Safety-First Therapeutic AI
Building AI for trauma therapy means the safety architecture has to exist before a single therapeutic feature does. Here's why.
EMDR — Eye Movement Desensitization and Reprocessing — is one of the most evidence-based trauma therapies available. Its protocols are precise. Its failure modes are serious. Push too quickly through a traumatic memory, miss a dissociative response, or get the bilateral stimulation timing wrong, and you’ve done harm.
I built EMDR Agent to explore a specific question: what safety architecture does AI-assisted trauma therapy require before it has any business existing?
The answer, it turns out, is that safety has to come first — not as a feature you add after the therapeutic logic works, but as the foundation everything else is built on.
The problem with “add safety later”
Most AI applications treat safety as a guardrail. Build the capability, then wrap it in filters, content policies, and disclaimers. For customer service bots and code assistants, this is often sufficient. The failure mode of a bad chatbot response is annoyance or wasted time.
Therapeutic AI doesn’t have that luxury. A person processing a traumatic memory is neurologically vulnerable. Their distress is the point — EMDR works by activating traumatic material under controlled conditions and allowing the brain to reprocess it. The therapeutic mechanism is the risk. You can’t eliminate distress without eliminating the therapy.
This means the safety system can’t be a boundary that prevents bad things from happening. It has to be a continuous monitor that distinguishes between therapeutic distress (expected, productive) and crisis (dangerous, requiring intervention). And it has to make that distinction in real time, every few minutes, for the duration of a session.
Three layers of continuous monitoring
The safety architecture runs independently of the therapeutic agent. It doesn’t ask the AI whether the user is okay — it measures it directly.
Layer 1: Distress thresholds. Every EMDR session tracks SUD — Subjective Units of Distress, a 0–10 scale that’s standard in clinical practice. The safety system watches SUD in real time. A score of 8 or above triggers a HIGH severity indicator. A score of 9 or above is CRITICAL. A rapid increase of 3 or more points from baseline triggers HIGH; a jump of 5 or more is CRITICAL.
These aren’t suggestions to the AI. They’re deterministic gates.
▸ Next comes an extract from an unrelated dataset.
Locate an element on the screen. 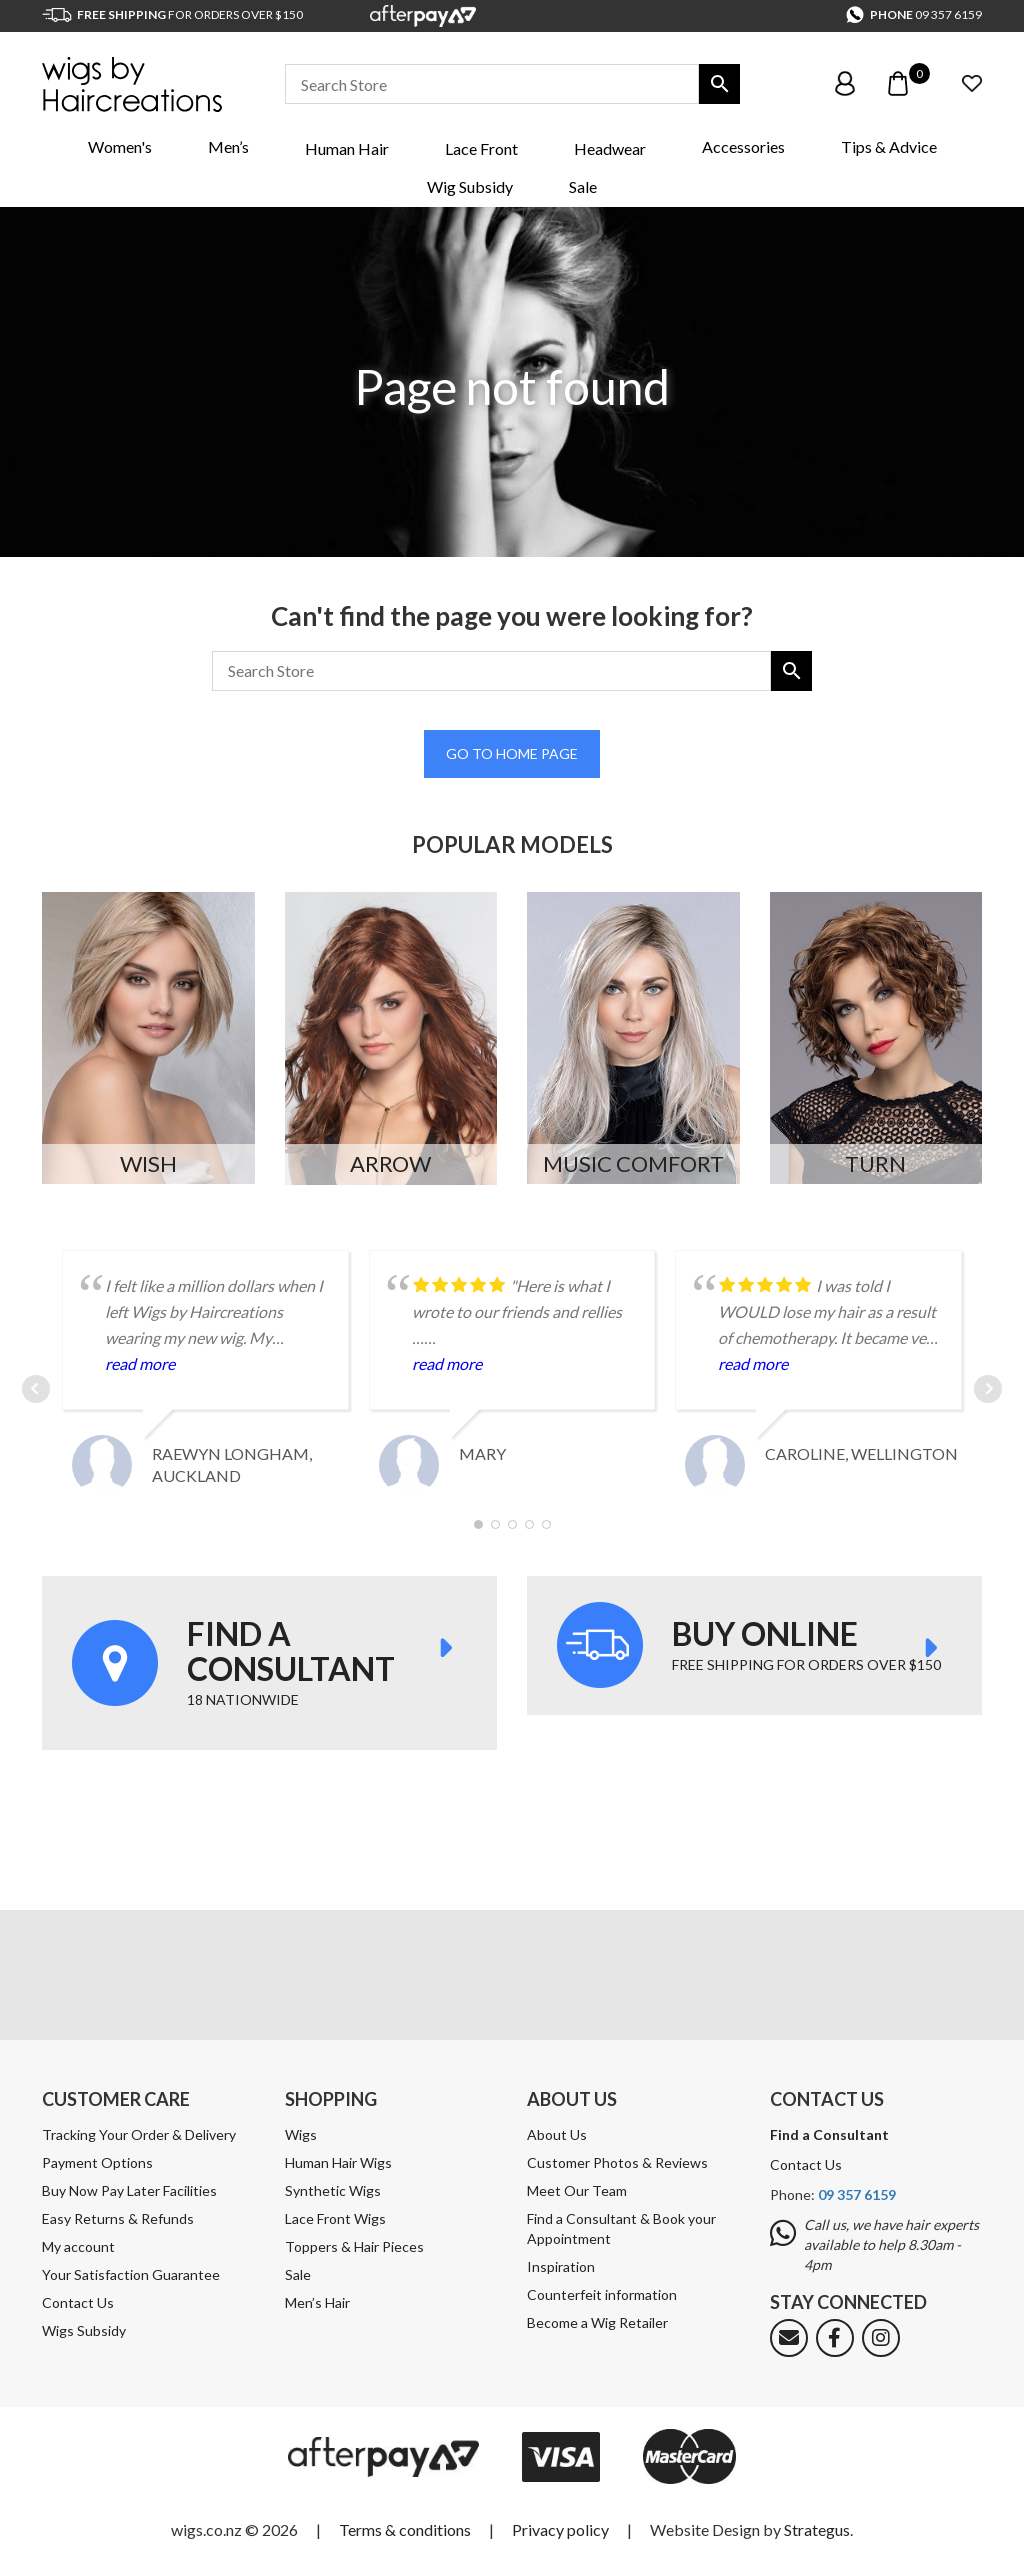 This screenshot has width=1024, height=2574. Tracking Your Order & Delivery is located at coordinates (139, 2134).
When the risk level reaches CRITICAL — defined as one or more critical indicators present — the system issues an EMERGENCY_STOP. The session state changes to EMERGENCY_STOPPED, and control passes to pre-written safety scripts: grounding techniques, crisis resources, referral pathways.
Layer 2: Session-level monitoring. Distress isn’t the only signal. The system monitors session duration (over 120 minutes triggers a MEDIUM indicator; over 180 minutes is HIGH), the user’s safety profile (assessed at intake and updated over time), and recent safety history (prior emergency interventions elevate the baseline).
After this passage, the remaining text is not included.